Assignment> Leave the images out, and copy each of the records below exactly.
=== Section Start ===
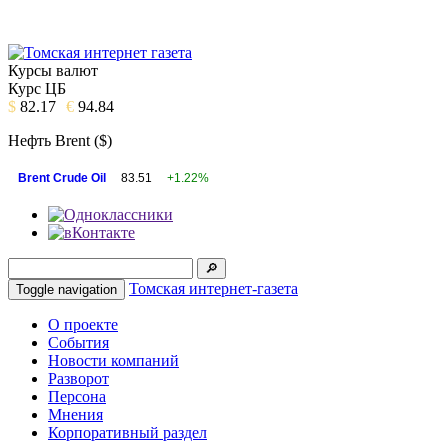
Курсы валют
Курс ЦБ
$
82.17
€
94.84
Нефть Brent ($)
Brent Crude Oil
83.51
+1.22%
Томская интернет-газета
Toggle navigation
О проекте
События
Новости компаний
Разворот
Персона
Мнения
Корпоративный раздел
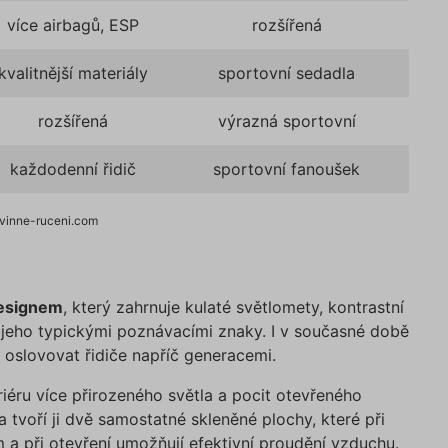
Poskytovatel /
Vyprší
Popis
Doména
více airbagů, ESP
rozšířená
e
.povinne-
1 den
Tento soubor cookie používáme pr
ruceni.com
správnou funkčnost CRM a prioritiz
kvalitnější materiály
sportovní sedadla
záznamů bez dalšího detailu o relac
uživatele.
rozšířená
výrazná sportovní
.povinne-
1 den
Tento soubor cookie používáme pr
ruceni.com
testování.
ampaign
.povinne-
1 den
Tento soubor cookie používáme pr
každodenní řidič
sportovní fanoušek
ruceni.com
správnou funkčnost CRM a prioritiz
záznamů bez dalšího detailu o relac
uživatele.
ovinne-ruceni.com
urce
.povinne-
1 den
Tento soubor cookie používáme pr
ruceni.com
správnou funkčnost CRM a prioritiz
záznamů bez dalšího detailu o relac
uživatele.
designem
, který zahrnuje kulaté světlomety, kontrastní
ScriptConsent
1 rok
Tento soubor cookie používá služb
CookieScript
Cookie-Script.com k zapamatování
.povinne-
 jeho typickými poznávacími znaky. I v současné době
předvoleb souhlasu se soubory coo
ruceni.com
návštěvníků. Je nutné, aby banner 
oslovovat řidiče napříč generacemi.
Cookie-Script.com fungoval správně
APTCHA
5 měsíců
Google reCAPTCHA nastaví při spuš
riéru více přirozeného světla a pocit otevřeného
Google LLC
4 týdny
potřebný soubor cookie (_GRECAPT
www.google.com
a tvoří ji dvě samostatné skleněné plochy, které při
účelem provedení analýzy rizik.
 a při otevření umožňují efektivní proudění vzduchu.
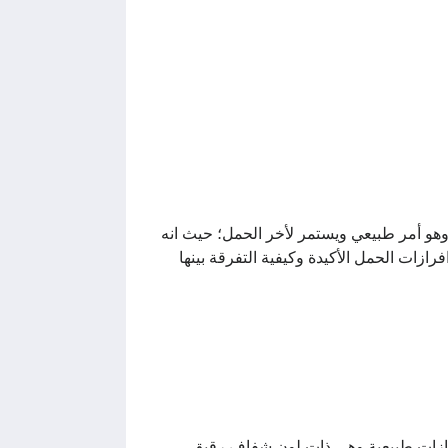
 وهو أمر طبيعي ويستمر لأخر الحمل؛ حيث انه
زات الحمل الأكيدة وكيفية التفرقة بينها
إفرازات طبيعية وهي ذات لون شفاف رقيق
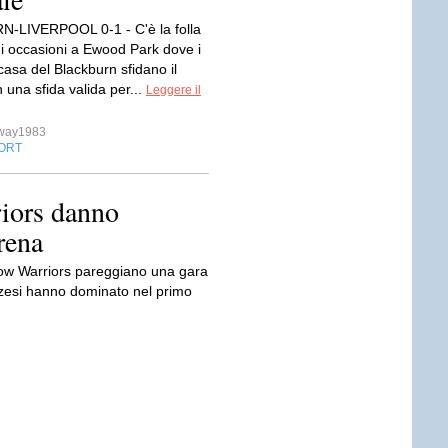
-LIVERPOOL 0-1 - C'è la folla
di occasioni a Ewood Park dove i
casa del Blackburn sfidano il
n una sfida valida per...
Leggere il
sway1983
ORT
riors danno
rena
gow Warriors pareggiano una gara
zzesi hanno dominato nel primo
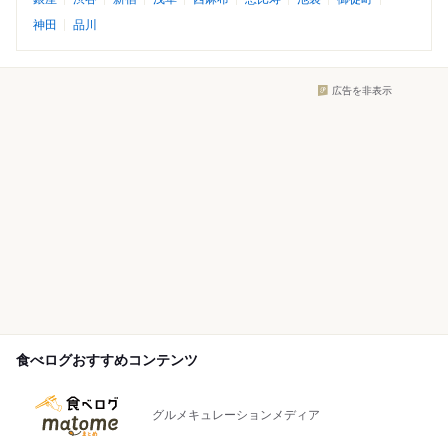
神田
品川
広告を非表示
食べログおすすめコンテンツ
グルメキュレーションメディア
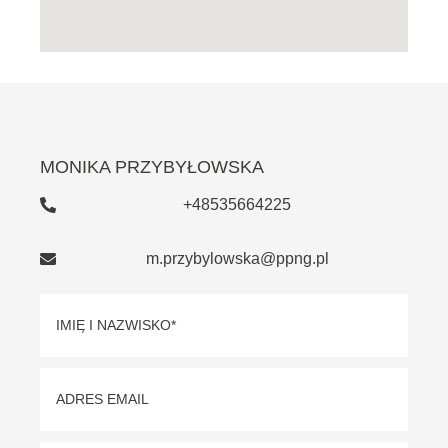
MONIKA PRZYBYŁOWSKA
+48535664225
m.przybylowska@ppng.pl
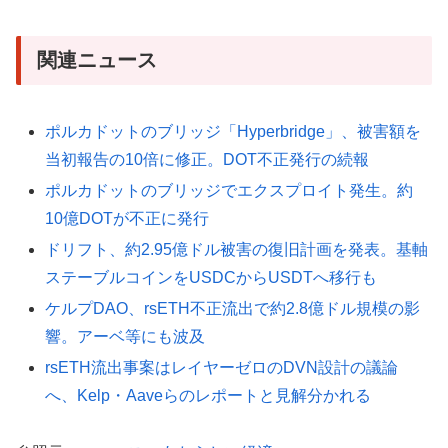
関連ニュース
ポルカドットのブリッジ「Hyperbridge」、被害額を
当初報告の10倍に修正。DOT不正発行の続報
ポルカドットのブリッジでエクスプロイト発生。約
10億DOTが不正に発行
ドリフト、約2.95億ドル被害の復旧計画を発表。基軸
ステーブルコインをUSDCからUSDTへ移行も
ケルプDAO、rsETH不正流出で約2.8億ドル規模の影
響。アーベ等にも波及
rsETH流出事案はレイヤーゼロのDVN設計の議論
へ、Kelp・Aaveらのレポートと見解分かれる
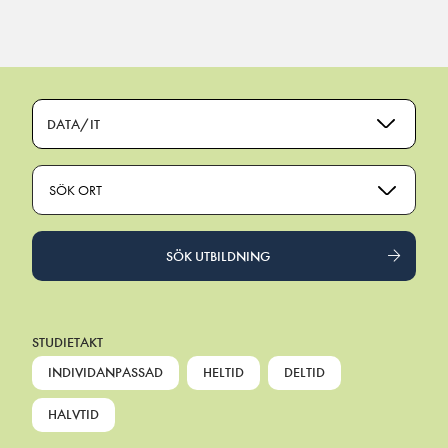
Main Navigation
DATA/IT
SÖK ORT
SÖK UTBILDNING
STUDIETAKT
INDIVIDANPASSAD
HELTID
DELTID
HALVTID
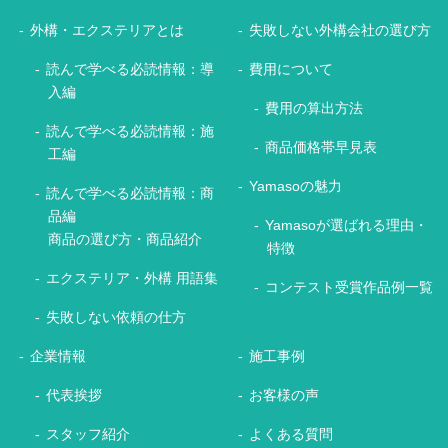
外構・エクステリアとは
失敗しない外構会社の選び方
読んで学べる必読情報：導
費用について
入編
費用の算出方法
読んで学べる必読情報：施
商品価格帯早見表
工編
Yamasoの魅力
読んで学べる必読情報：商
品編
Yamasoが選ばれる理由・
商品の選び方・商品紹介
特徴
エクステリア・外構 用語集
コンテスト受賞作品例一覧
失敗しない依頼の仕方
企業情報
施工事例
代表挨拶
お客様の声
スタッフ紹介
よくある質問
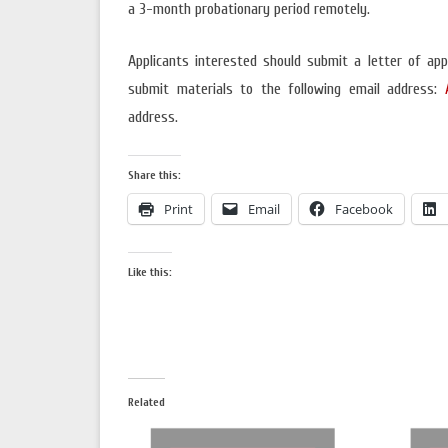
a 3-month probationary period remotely.
Applicants interested should submit a letter of appl
submit materials to the following email address:
address.
Share this:
Print
Email
Facebook
Like this:
Related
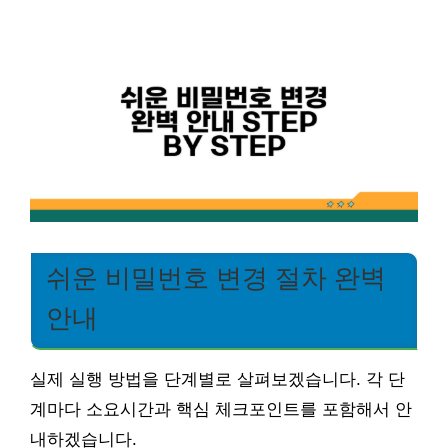
쉬운 비밀번호 변경 절차 완벽
안내
실제 실행 방법을 단계별로 살펴보겠습니다. 각 단
계마다 소요시간과 핵심 체크포인트를 포함해서 안
내하겠습니다.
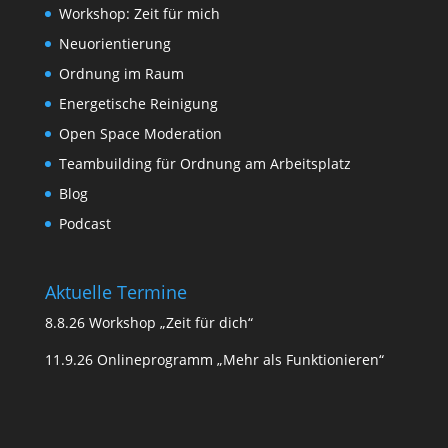
Workshop: Zeit für mich
Neuorientierung
Ordnung im Raum
Energetische Reinigung
Open Space Moderation
Teambuilding für Ordnung am Arbeitsplatz
Blog
Podcast
Aktuelle Termine
8.8.26 Workshop „Zeit für dich“
11.9.26 Onlineprogramm „Mehr als Funktionieren“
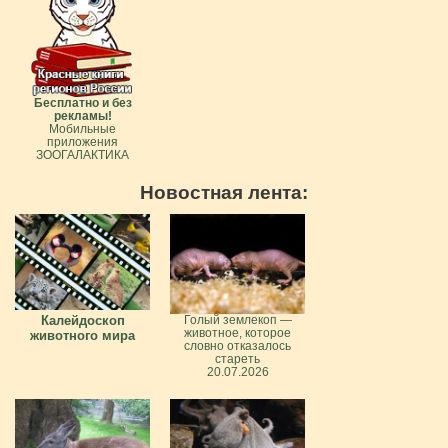
Бесплатно и без
рекламы!
Мобильные
приложения
ЗООГАЛАКТИКА
Новостная лента:
Калейдоскоп
Голый землекоп —
животное, которое
животного мира
словно отказалось
стареть
20.07.2026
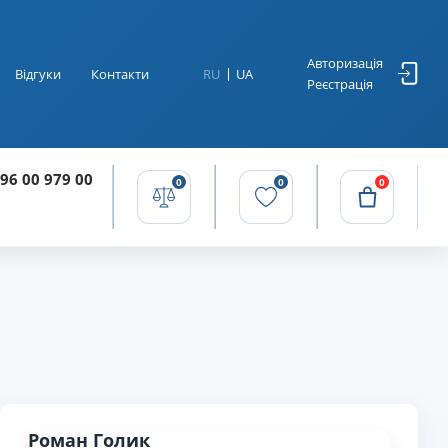
Авторизація
Відгуки
Контакти
RU
UA
Реєстрація
96 00 979 00
0
0
0
Роман Голик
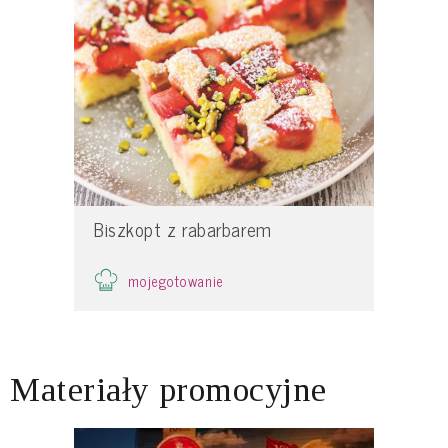
Biszkopt z rabarbarem
mojegotowanie
Materiały promocyjne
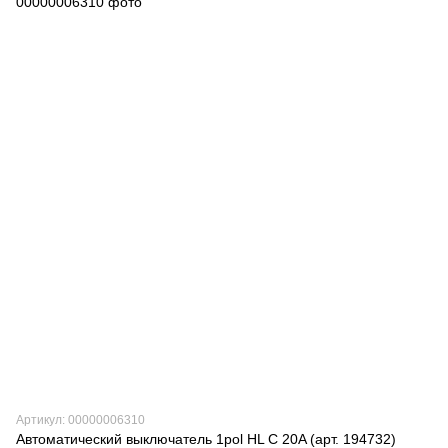
Артикул: 00000006310
Автоматический выключатель 1pol HL C 20A (арт. 194732)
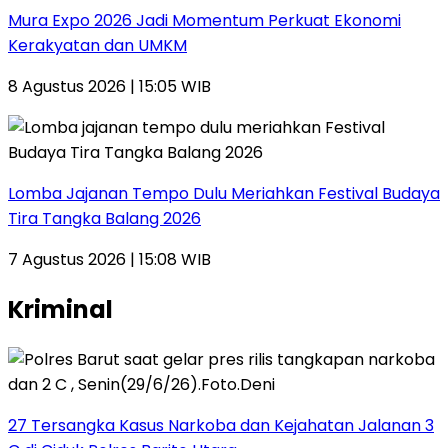
Mura Expo 2026 Jadi Momentum Perkuat Ekonomi
Kerakyatan dan UMKM
8 Agustus 2026 | 15:05 WIB
Lomba Jajanan Tempo Dulu Meriahkan Festival Budaya
Tira Tangka Balang 2026
7 Agustus 2026 | 15:08 WIB
Kriminal
27 Tersangka Kasus Narkoba dan Kejahatan Jalanan 3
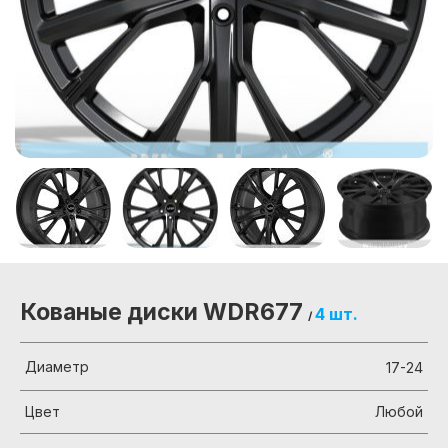
Кованые диски WDR677
4 шт.
/
Диаметр
17-24
Цвет
Любой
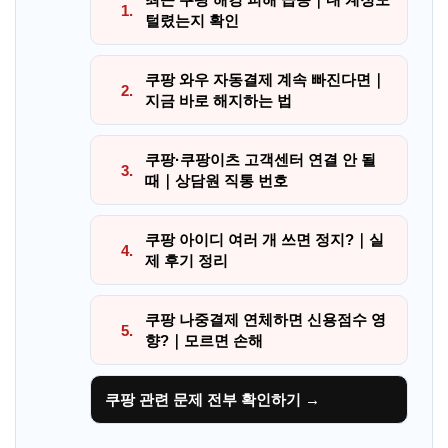
1.
털렸는지 확인
쿠팡 와우 자동결제 계속 빠진다면｜
2.
지금 바로 해지하는 법
쿠팡·쿠팡이츠 고객센터 연결 안 될
3.
때｜상담원 직통 번호
쿠팡 아이디 여러 개 쓰면 정지?｜실
4.
제 후기 정리
쿠팡 나중결제 연체하면 신용점수 영
5.
향?｜모르면 손해
쿠팡 관련 문제 전부 확인하기 →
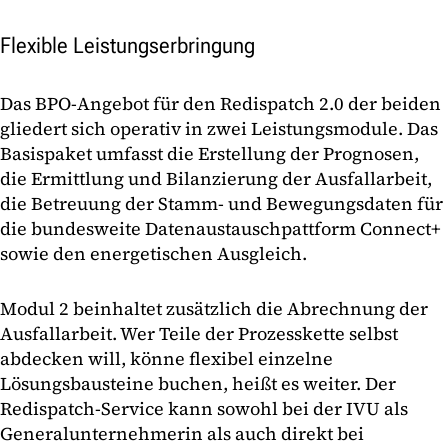
Flexible Leistungserbringung
Das BPO-Angebot für den Redispatch 2.0 der beiden
gliedert sich operativ in zwei Leistungsmodule. Das
Basispaket umfasst die Erstellung der Prognosen,
die Ermittlung und Bilanzierung der Ausfallarbeit,
die Betreuung der Stamm- und Bewegungsdaten für
die bundesweite Datenaustauschpattform Connect+
sowie den energetischen Ausgleich.
Modul 2 beinhaltet zusätzlich die Abrechnung der
Ausfallarbeit. Wer Teile der Prozesskette selbst
abdecken will, könne flexibel einzelne
Lösungsbausteine buchen, heißt es weiter. Der
Redispatch-Service kann sowohl bei der IVU als
Generalunternehmerin als auch direkt bei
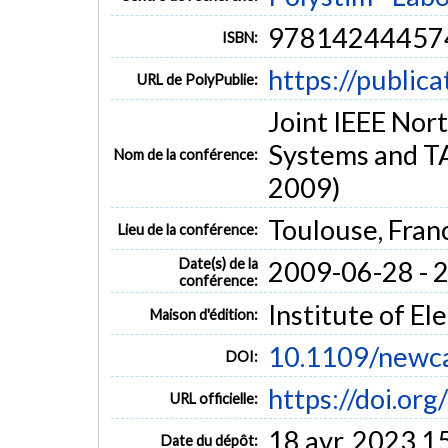
97814244457
ISBN:
https://public
URL de PolyPublie:
Joint IEEE Nor
Systems and 
Nom de la conférence:
2009)
Toulouse, Fran
Lieu de la conférence:
Date(s) de la
2009-06-28 - 
conférence:
Institute of El
Maison d'édition:
10.1109/newc
DOI:
https://doi.o
URL officielle:
18 avr. 2023 1
Date du dépôt:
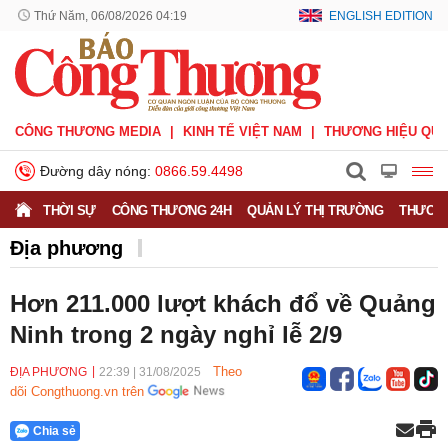
Thứ Năm, 06/08/2026 04:19
ENGLISH EDITION
CÔNG THƯƠNG MEDIA
KINH TẾ VIỆT NAM
THƯƠNG HIỆU QUỐ
Đường dây nóng:
0866.59.4498
THỜI SỰ
CÔNG THƯƠNG 24H
QUẢN LÝ THỊ TRƯỜNG
THƯƠNG
Địa phương
Hơn 211.000 lượt khách đổ về Quảng
Ninh trong 2 ngày nghỉ lễ 2/9
Theo
ĐỊA PHƯƠNG
22:39
|
31/08/2025
dõi Congthuong.vn trên
Chia sẻ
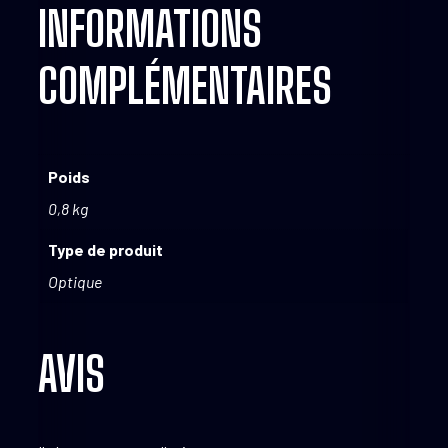
INFORMATIONS
COMPLÉMENTAIRES
Poids
0,8 kg
Type de produit
Optique
AVIS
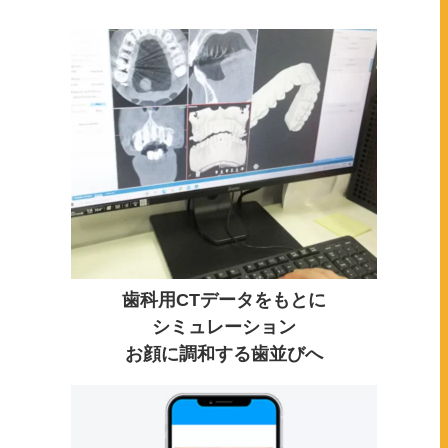
歯科用CTデータをもとに
シミュレーション
お顔に調和する歯並びへ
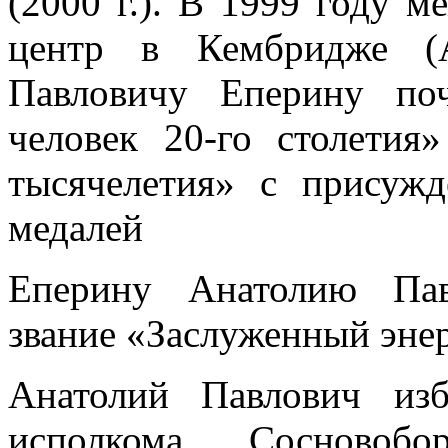
(2000 г.). В 1999 году 
центр в Кембридже (А
Павловичу Еперину по
человек 20-го столети
тысячелетия» с присуж
медалей
Еперину Анатолию Пав
звание «Заслуженный эне
Анатолий Павлович из
исполкома Сосновобо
=== Section End ===
Response area>
Курсы валют
Курс ЦБ
$
82.17
€
94.84
Нефть Brent ($)
Brent Crude Oil
83.51
+1.22%
Томская интернет-газета
Toggle navigation
О проекте
События
Новости компаний
Разворот
Персона
Мнения
Корпоративный раздел
Poskytovatel /
Vyprší
Popis
Doména
více airbagů, ESP
rozšířená
e
.povinne-
1 den
Tento soubor cookie používáme pr
ruceni.com
správnou funkčnost CRM a prioritiz
kvalitnější materiály
sportovní sedadla
záznamů bez dalšího detailu o relac
uživatele.
rozšířená
výrazná sportovní
.povinne-
1 den
Tento soubor cookie používáme pr
ruceni.com
testování.
ampaign
.povinne-
1 den
Tento soubor cookie používáme pr
každodenní řidič
sportovní fanoušek
ruceni.com
správnou funkčnost CRM a prioritiz
záznamů bez dalšího detailu o relac
uživatele.
ovinne-ruceni.com
urce
.povinne-
1 den
Tento soubor cookie používáme pr
ruceni.com
správnou funkčnost CRM a prioritiz
záznamů bez dalšího detailu o relac
uživatele.
designem
, který zahrnuje kulaté světlomety, kontrastní
ScriptConsent
1 rok
Tento soubor cookie používá služb
CookieScript
Cookie-Script.com k zapamatování
.povinne-
 jeho typickými poznávacími znaky. I v současné době
předvoleb souhlasu se soubory coo
ruceni.com
návštěvníků. Je nutné, aby banner 
oslovovat řidiče napříč generacemi.
Cookie-Script.com fungoval správně
APTCHA
5 měsíců
Google reCAPTCHA nastaví při spuš
riéru více přirozeného světla a pocit otevřeného
Google LLC
4 týdny
potřebný soubor cookie (_GRECAPT
www.google.com
a tvoří ji dvě samostatné skleněné plochy, které při
účelem provedení analýzy rizik.
 a při otevření umožňují efektivní proudění vzduchu.
 وهو أمر طبيعي ويستمر لأخر الحمل؛ حيث انه
زات الحمل الأكيدة وكيفية التفرقة بينها
إفرازات طبيعية وهي ذات لون شفاف رقيق
-LIVERPOOL 0-1 - C'è la folla
di occasioni a Ewood Park dove i
casa del Blackburn sfidano il
n una sfida valida per...
Leggere il
sway1983
ORT
riors danno
rena
gow Warriors pareggiano una gara
zzesi hanno dominato nel primo
神田
品川
広告を非表示
食べログおすすめコンテンツ
グルメキュレーションメディア
MONIKA PRZYBYŁOWSKA
+48535664225
m.przybylowska@ppng.pl
関連ニュース
ポルカドットのブリッジ「Hyperbridge」、被害額を
当初報告の10倍に修正。DOT不正発行の続報
ポルカドットのブリッジでエクスプロイト発生。約
10億DOTが不正に発行
ドリフト、約2.95億ドル被害の復旧計画を発表。基軸
ステーブルコインをUSDCからUSDTへ移行も
ケルプDAO、rsETH不正流出で約2.8億ドル規模の影
響。アーベ等にも波及
rsETH流出事案はレイヤーゼロのDVN設計の議論
へ、Kelp・Aaveらのレポートと見解分かれる
Main Navigation
DATA/IT
SÖK ORT
SÖK UTBILDNING
STUDIETAKT
INDIVIDANPASSAD
HELTID
DELTID
HALVTID
外構・エクステリアとは
失敗しない外構会社の選び方
読んで学べる必読情報：導
費用について
入編
費用の算出方法
読んで学べる必読情報：施
商品価格帯早見表
工編
Yamasoの魅力
読んで学べる必読情報：商
品編
Yamasoが選ばれる理由・
商品の選び方・商品紹介
特徴
エクステリア・外構 用語集
コンテスト受賞作品例一覧
失敗しない依頼の仕方
企業情報
施工事例
代表挨拶
お客様の声
スタッフ紹介
よくある質問
a 3-month probationary period remotely.
Applicants interested should submit a letter of appl
submit materials to the following email address:
address.
Share this:
Print
Email
Facebook
Like this:
Related
쉬운 비밀번호 변경 절차 완벽
안내
실제 실행 방법을 단계별로 살펴보겠습니다. 각 단
계마다 소요시간과 핵심 체크포인트를 포함해서 안
내하겠습니다.
Workshop: Zeit für mich
Neuorientierung
Ordnung im Raum
Energetische Reinigung
Open Space Moderation
Teambuilding für Ordnung am Arbeitsplatz
Blog
Podcast
Aktuelle Termine
8.8.26 Workshop „Zeit für dich“
11.9.26 Onlineprogramm „Mehr als Funktionieren“
Бесплатно и без
рекламы!
Мобильные
приложения
ЗООГАЛАКТИКА
Новостная лента:
Калейдоскоп
Голый землекоп —
животное, которое
животного мира
словно отказалось
стареть
20.07.2026
Авторизація
Відгуки
Контакти
RU
UA
Реєстрація
96 00 979 00
0
0
0
Роман Голик
Biszkopt z rabarbarem
mojegotowanie
Materiały promocyjne
Артикул: 00000006310
Автоматический выключатель 1pol HL C 20A (арт. 194732)
Mura Expo 2026 Jadi Momentum Perkuat Ekonomi
Kerakyatan dan UMKM
8 Agustus 2026 | 15:05 WIB
Lomba Jajanan Tempo Dulu Meriahkan Festival Budaya
Tira Tangka Balang 2026
7 Agustus 2026 | 15:08 WIB
Kriminal
27 Tersangka Kasus Narkoba dan Kejahatan Jalanan 3
Кованые диски WDR677
4 шт.
/
Диаметр
17-24
Цвет
Любой
1.
털렸는지 확인
쿠팡 와우 자동결제 계속 빠진다면｜
2.
지금 바로 해지하는 법
쿠팡·쿠팡이츠 고객센터 연결 안 될
3.
때｜상담원 직통 번호
쿠팡 아이디 여러 개 쓰면 정지?｜실
4.
제 후기 정리
쿠팡 나중결제 연체하면 신용점수 영
5.
향?｜모르면 손해
쿠팡 관련 문제 전부 확인하기 →
Flexible Leistungserbringung
Das BPO-Angebot für den Redispatch 2.0 der beiden
gliedert sich operativ in zwei Leistungsmodule. Das
Basispaket umfasst die Erstellung der Prognosen,
die Ermittlung und Bilanzierung der Ausfallarbeit,
die Betreuung der Stamm- und Bewegungsdaten für
die bundesweite Datenaustauschpattform Connect+
sowie den energetischen Ausgleich.
Modul 2 beinhaltet zusätzlich die Abrechnung der
Ausfallarbeit. Wer Teile der Prozesskette selbst
abdecken will, könne flexibel einzelne
Lösungsbausteine buchen, heißt es weiter. Der
Redispatch-Service kann sowohl bei der IVU als
Generalunternehmerin als auch direkt bei
97814244457
ISBN:
https://public
URL de PolyPublie:
Joint IEEE Nor
Systems and 
Nom de la conférence:
2009)
Toulouse, Fran
Lieu de la conférence:
Date(s) de la
2009-06-28 - 
conférence:
Institute of El
Maison d'édition:
10.1109/newc
DOI:
https://doi.o
URL officielle:
18 avr. 2023 1
Date du dépôt:
Thứ Năm, 06/08/2026 04:19
ENGLISH EDITION
CÔNG THƯƠNG MEDIA
KINH TẾ VIỆT NAM
THƯƠNG HIỆU QUỐ
Đường dây nóng:
0866.59.4498
THỜI SỰ
CÔNG THƯƠNG 24H
QUẢN LÝ THỊ TRƯỜNG
THƯƠNG
Địa phương
Hơn 211.000 lượt khách đổ về Quảng
Ninh trong 2 ngày nghỉ lễ 2/9
Theo
ĐỊA PHƯƠNG
22:39
|
31/08/2025
dõi Congthuong.vn trên
Chia sẻ
INFORMATIONS
COMPLÉMENTAIRES
Poids
0,8 kg
Type de produit
Optique
AVIS
歯科用CTデータをもとに
シミュレーション
お顔に調和する歯並びへ
(2000 г.). В 1999 году 
центр в Кембридже (А
Павловичу Еперину по
человек 20-го столети
тысячелетия» с присуж
медалей
Еперину Анатолию Пав
звание «Заслуженный эне
Анатолий Павлович из
исполкома Сосновобо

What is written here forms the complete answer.